§ PROBLEM: Could you please retype all of the entries exactly as they appear?
======== SOURCE MATERIAL ========
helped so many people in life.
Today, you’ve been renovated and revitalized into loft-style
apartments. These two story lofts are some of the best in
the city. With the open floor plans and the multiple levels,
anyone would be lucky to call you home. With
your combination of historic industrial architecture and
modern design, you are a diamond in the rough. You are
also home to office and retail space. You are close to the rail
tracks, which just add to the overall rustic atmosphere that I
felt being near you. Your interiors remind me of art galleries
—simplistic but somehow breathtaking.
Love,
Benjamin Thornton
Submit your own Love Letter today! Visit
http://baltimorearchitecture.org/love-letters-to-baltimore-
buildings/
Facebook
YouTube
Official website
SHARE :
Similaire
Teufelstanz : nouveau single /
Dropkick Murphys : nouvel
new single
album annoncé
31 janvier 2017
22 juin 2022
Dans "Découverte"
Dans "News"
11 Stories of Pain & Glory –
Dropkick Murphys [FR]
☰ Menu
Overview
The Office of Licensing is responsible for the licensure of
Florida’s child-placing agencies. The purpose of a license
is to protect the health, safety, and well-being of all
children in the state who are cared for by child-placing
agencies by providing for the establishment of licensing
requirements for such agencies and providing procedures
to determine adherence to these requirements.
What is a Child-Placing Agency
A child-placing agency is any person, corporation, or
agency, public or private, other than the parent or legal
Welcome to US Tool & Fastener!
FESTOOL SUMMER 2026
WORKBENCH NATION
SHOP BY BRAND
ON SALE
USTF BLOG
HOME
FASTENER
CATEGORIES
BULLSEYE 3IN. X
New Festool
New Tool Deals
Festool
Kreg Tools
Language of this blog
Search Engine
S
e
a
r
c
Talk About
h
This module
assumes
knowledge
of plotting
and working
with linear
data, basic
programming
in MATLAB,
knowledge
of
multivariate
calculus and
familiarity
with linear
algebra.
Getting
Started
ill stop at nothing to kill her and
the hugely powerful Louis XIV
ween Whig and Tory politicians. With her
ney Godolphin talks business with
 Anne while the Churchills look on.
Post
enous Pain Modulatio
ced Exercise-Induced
========
§ RESULT OF THIS EXERCISE:
helped so many people in life.
Today, you’ve been renovated and revitalized into loft-style
apartments. These two story lofts are some of the best in
the city. With the open floor plans and the multiple levels,
anyone would be lucky to call you home. With
your combination of historic industrial architecture and
modern design, you are a diamond in the rough. You are
also home to office and retail space. You are close to the rail
tracks, which just add to the overall rustic atmosphere that I
felt being near you. Your interiors remind me of art galleries
—simplistic but somehow breathtaking.
Love,
Benjamin Thornton
Submit your own Love Letter today! Visit
http://baltimorearchitecture.org/love-letters-to-baltimore-
buildings/
Facebook
YouTube
Official website
SHARE :
Similaire
Teufelstanz : nouveau single /
Dropkick Murphys : nouvel
new single
album annoncé
31 janvier 2017
22 juin 2022
Dans "Découverte"
Dans "News"
11 Stories of Pain & Glory –
Dropkick Murphys [FR]
☰ Menu
Overview
The Office of Licensing is responsible for the licensure of
Florida’s child-placing agencies. The purpose of a license
is to protect the health, safety, and well-being of all
children in the state who are cared for by child-placing
agencies by providing for the establishment of licensing
requirements for such agencies and providing procedures
to determine adherence to these requirements.
What is a Child-Placing Agency
A child-placing agency is any person, corporation, or
agency, public or private, other than the parent or legal
Welcome to US Tool & Fastener!
FESTOOL SUMMER 2026
WORKBENCH NATION
SHOP BY BRAND
ON SALE
USTF BLOG
HOME
FASTENER
CATEGORIES
BULLSEYE 3IN. X
New Festool
New Tool Deals
Festool
Kreg Tools
Language of this blog
Search Engine
S
e
a
r
c
Talk About
h
This module
assumes
knowledge
of plotting
and working
with linear
data, basic
programming
in MATLAB,
knowledge
of
multivariate
calculus and
familiarity
with linear
algebra.
Getting
Started
ill stop at nothing to kill her and
the hugely powerful Louis XIV
ween Whig and Tory politicians. With her
ney Godolphin talks business with
 Anne while the Churchills look on.
Post
enous Pain Modulatio
ced Exercise-Induced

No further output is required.